**WHAT THE EXERCISE ASKS**
Set down every entry again exactly as it stands below.

☆ ☆ ☆ ☆

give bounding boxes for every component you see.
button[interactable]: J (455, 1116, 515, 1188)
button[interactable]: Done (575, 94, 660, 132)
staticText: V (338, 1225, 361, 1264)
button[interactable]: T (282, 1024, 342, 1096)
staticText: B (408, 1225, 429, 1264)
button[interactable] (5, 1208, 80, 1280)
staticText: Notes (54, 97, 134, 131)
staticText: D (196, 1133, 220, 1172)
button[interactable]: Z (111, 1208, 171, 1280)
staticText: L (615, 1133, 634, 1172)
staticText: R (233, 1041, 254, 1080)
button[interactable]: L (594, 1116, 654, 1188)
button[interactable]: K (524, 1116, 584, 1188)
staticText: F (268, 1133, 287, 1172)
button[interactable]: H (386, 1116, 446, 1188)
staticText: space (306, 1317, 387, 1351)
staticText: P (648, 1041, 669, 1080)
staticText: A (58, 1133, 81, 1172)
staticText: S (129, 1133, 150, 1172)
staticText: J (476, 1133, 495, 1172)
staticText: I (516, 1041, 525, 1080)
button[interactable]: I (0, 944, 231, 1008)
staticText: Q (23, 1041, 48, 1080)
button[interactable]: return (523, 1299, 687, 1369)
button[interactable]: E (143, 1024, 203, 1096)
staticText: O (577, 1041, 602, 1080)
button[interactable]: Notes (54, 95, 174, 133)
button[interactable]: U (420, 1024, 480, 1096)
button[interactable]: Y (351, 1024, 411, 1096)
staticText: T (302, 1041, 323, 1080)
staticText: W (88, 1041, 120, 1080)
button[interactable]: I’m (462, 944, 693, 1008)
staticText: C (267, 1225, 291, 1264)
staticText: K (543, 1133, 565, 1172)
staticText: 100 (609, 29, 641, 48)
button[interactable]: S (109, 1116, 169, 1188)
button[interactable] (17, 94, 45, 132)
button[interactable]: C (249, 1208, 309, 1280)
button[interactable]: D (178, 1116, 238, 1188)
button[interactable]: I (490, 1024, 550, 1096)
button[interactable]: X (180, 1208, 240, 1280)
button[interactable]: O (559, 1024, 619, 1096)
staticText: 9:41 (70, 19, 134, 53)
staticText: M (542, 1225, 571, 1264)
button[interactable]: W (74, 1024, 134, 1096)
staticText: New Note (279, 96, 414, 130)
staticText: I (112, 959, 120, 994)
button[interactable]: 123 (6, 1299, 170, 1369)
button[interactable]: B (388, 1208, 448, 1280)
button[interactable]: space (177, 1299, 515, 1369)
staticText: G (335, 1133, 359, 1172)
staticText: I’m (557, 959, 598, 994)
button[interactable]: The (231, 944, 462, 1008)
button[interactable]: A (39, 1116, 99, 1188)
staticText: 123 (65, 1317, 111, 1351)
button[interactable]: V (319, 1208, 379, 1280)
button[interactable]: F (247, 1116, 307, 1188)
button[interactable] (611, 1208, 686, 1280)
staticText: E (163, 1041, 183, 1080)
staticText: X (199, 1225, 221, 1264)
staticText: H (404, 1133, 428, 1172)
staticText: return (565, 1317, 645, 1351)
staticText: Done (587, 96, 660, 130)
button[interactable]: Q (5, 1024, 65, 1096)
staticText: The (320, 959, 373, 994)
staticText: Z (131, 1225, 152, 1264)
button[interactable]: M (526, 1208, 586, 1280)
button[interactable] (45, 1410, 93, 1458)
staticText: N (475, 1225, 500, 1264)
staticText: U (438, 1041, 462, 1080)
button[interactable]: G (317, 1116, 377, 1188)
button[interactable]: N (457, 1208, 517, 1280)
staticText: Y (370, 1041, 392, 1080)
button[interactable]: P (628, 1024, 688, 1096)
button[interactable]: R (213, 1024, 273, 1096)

☆ ☆ ☆ ☆

**EXERCISE SOLUTION**
give bounding boxes for every component you see.
button[interactable]: J (455, 1116, 515, 1188)
button[interactable]: Done (575, 94, 660, 132)
staticText: V (338, 1225, 361, 1264)
button[interactable]: T (282, 1024, 342, 1096)
staticText: B (408, 1225, 429, 1264)
button[interactable] (5, 1208, 80, 1280)
staticText: Notes (54, 97, 134, 131)
staticText: D (196, 1133, 220, 1172)
button[interactable]: Z (111, 1208, 171, 1280)
staticText: L (615, 1133, 634, 1172)
staticText: R (233, 1041, 254, 1080)
button[interactable]: L (594, 1116, 654, 1188)
button[interactable]: K (524, 1116, 584, 1188)
staticText: F (268, 1133, 287, 1172)
button[interactable]: H (386, 1116, 446, 1188)
staticText: space (306, 1317, 387, 1351)
staticText: P (648, 1041, 669, 1080)
staticText: A (58, 1133, 81, 1172)
staticText: S (129, 1133, 150, 1172)
staticText: J (476, 1133, 495, 1172)
staticText: I (516, 1041, 525, 1080)
button[interactable]: I (0, 944, 231, 1008)
staticText: Q (23, 1041, 48, 1080)
button[interactable]: return (523, 1299, 687, 1369)
button[interactable]: E (143, 1024, 203, 1096)
staticText: O (577, 1041, 602, 1080)
button[interactable]: Notes (54, 95, 174, 133)
button[interactable]: U (420, 1024, 480, 1096)
button[interactable]: Y (351, 1024, 411, 1096)
staticText: T (302, 1041, 323, 1080)
staticText: W (88, 1041, 120, 1080)
button[interactable]: I’m (462, 944, 693, 1008)
staticText: C (267, 1225, 291, 1264)
staticText: K (543, 1133, 565, 1172)
staticText: 100 (609, 29, 641, 48)
button[interactable]: S (109, 1116, 169, 1188)
button[interactable] (17, 94, 45, 132)
button[interactable]: C (249, 1208, 309, 1280)
button[interactable]: D (178, 1116, 238, 1188)
button[interactable]: I (490, 1024, 550, 1096)
button[interactable]: X (180, 1208, 240, 1280)
button[interactable]: O (559, 1024, 619, 1096)
staticText: 9:41 (70, 19, 134, 53)
staticText: M (542, 1225, 571, 1264)
button[interactable]: W (74, 1024, 134, 1096)
staticText: New Note (279, 96, 414, 130)
staticText: I (112, 959, 120, 994)
button[interactable]: 123 (6, 1299, 170, 1369)
button[interactable]: B (388, 1208, 448, 1280)
button[interactable]: space (177, 1299, 515, 1369)
staticText: G (335, 1133, 359, 1172)
staticText: I’m (557, 959, 598, 994)
button[interactable]: The (231, 944, 462, 1008)
button[interactable]: A (39, 1116, 99, 1188)
staticText: 123 (65, 1317, 111, 1351)
button[interactable]: V (319, 1208, 379, 1280)
button[interactable]: F (247, 1116, 307, 1188)
button[interactable] (611, 1208, 686, 1280)
staticText: E (163, 1041, 183, 1080)
staticText: X (199, 1225, 221, 1264)
staticText: H (404, 1133, 428, 1172)
staticText: return (565, 1317, 645, 1351)
staticText: Done (587, 96, 660, 130)
button[interactable]: Q (5, 1024, 65, 1096)
staticText: The (320, 959, 373, 994)
staticText: Z (131, 1225, 152, 1264)
button[interactable]: M (526, 1208, 586, 1280)
button[interactable] (45, 1410, 93, 1458)
staticText: N (475, 1225, 500, 1264)
staticText: U (438, 1041, 462, 1080)
button[interactable]: G (317, 1116, 377, 1188)
button[interactable]: N (457, 1208, 517, 1280)
staticText: Y (370, 1041, 392, 1080)
button[interactable]: P (628, 1024, 688, 1096)
button[interactable]: R (213, 1024, 273, 1096)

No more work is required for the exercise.